20 Feb Risk Management Systems Guide 2015
The focus on risk management for banks and corporates alike has been critical since the financial crisis highlighted certain shortcomings and increased the regulatory focus.
For organisations looking at purchasing new risk solutions in order to address the increasing pressures in this area, the bobsguide Risk Management Systems Guide features a comprehensive matrix, allowing buyers to compare and contrast the different functionalities of solutions on the market today.
The US government has been in the news for handing out multi-billion dollar fines to banks that it views as having broken sanctions rules. With the severity of the potential punishments hanging over them, what can banks do to ensure they comply with the various sanctions edicts around the world?

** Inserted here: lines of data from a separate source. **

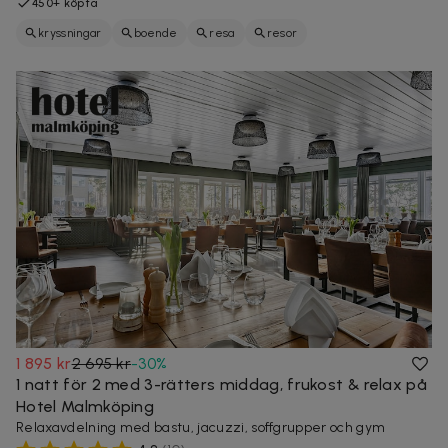
450+ köpta
kryssningar
boende
resa
resor
1 895 kr
2 695 kr
-
30
%
1 natt för 2 med 3-rätters middag, frukost & relax på
Hotel Malmköping
Relaxavdelning med bastu, jacuzzi, soffgrupper och gym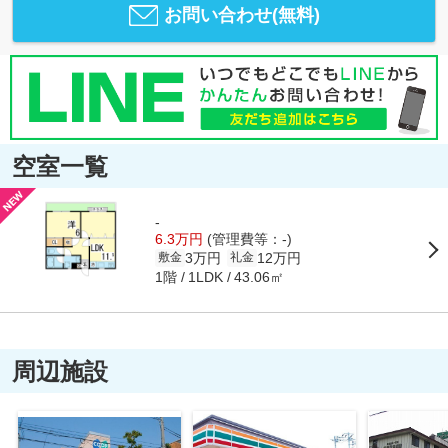
お問い合わせ(無料)
空室一覧
-
6.3万円
(管理費等：-)
3万円
12万円
敷金
礼金
1階
43.06㎡
1LDK
周辺施設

As the volume of electronic payments continues to rise in line with new digital channels, so does financial crime. 2014 has seen antimoney laundering (AML), sanctions breaches and countering financing of terrorism (CFT) dominate the financial services landscape.

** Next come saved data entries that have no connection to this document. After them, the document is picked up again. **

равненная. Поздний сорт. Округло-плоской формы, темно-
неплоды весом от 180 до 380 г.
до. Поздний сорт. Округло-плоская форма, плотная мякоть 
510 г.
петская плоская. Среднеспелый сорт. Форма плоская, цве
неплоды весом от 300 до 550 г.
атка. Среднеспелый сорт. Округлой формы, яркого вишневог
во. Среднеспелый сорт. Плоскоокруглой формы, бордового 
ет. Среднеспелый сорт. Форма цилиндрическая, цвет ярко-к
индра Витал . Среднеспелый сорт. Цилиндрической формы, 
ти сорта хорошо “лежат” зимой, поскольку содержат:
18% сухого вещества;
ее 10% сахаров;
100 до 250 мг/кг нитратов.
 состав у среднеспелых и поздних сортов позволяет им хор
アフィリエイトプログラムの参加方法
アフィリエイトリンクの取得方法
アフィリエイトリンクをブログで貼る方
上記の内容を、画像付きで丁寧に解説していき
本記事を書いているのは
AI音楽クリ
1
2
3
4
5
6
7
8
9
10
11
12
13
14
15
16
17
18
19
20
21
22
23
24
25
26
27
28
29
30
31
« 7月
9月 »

”While there are some differences in compliance regulations in different jurisdictions, overall if you look at Europe, Asia and the US, regulators are trying to similar things regarding sanctions, AML and know your customer [KYC],” says Luc Meurant, Head of Compliance and Banking Markets at SWIFT. ”Overall, the intention is fairly consistent across the geographies. The details of implementation can still differ and the fines involved can also differ country by country.” While the fines may differ, the past year saw a number of large-scale fines hit the headlines. ”In terms of why the fines have been so big, the general view was that the cost of compliance was historically higher than the cost of adhering to the regulation,” says Amanda Gilmour, Product Director of Payments at Temenos. ”For the larger banks, operating in a wide number of jurisdictions with differing regulations, operating with different systems in their satellite offices it was just not worth it. Regulators have started to realise that for banks to take the issue of financial crime seriously they must hit the banks where it hurts them.”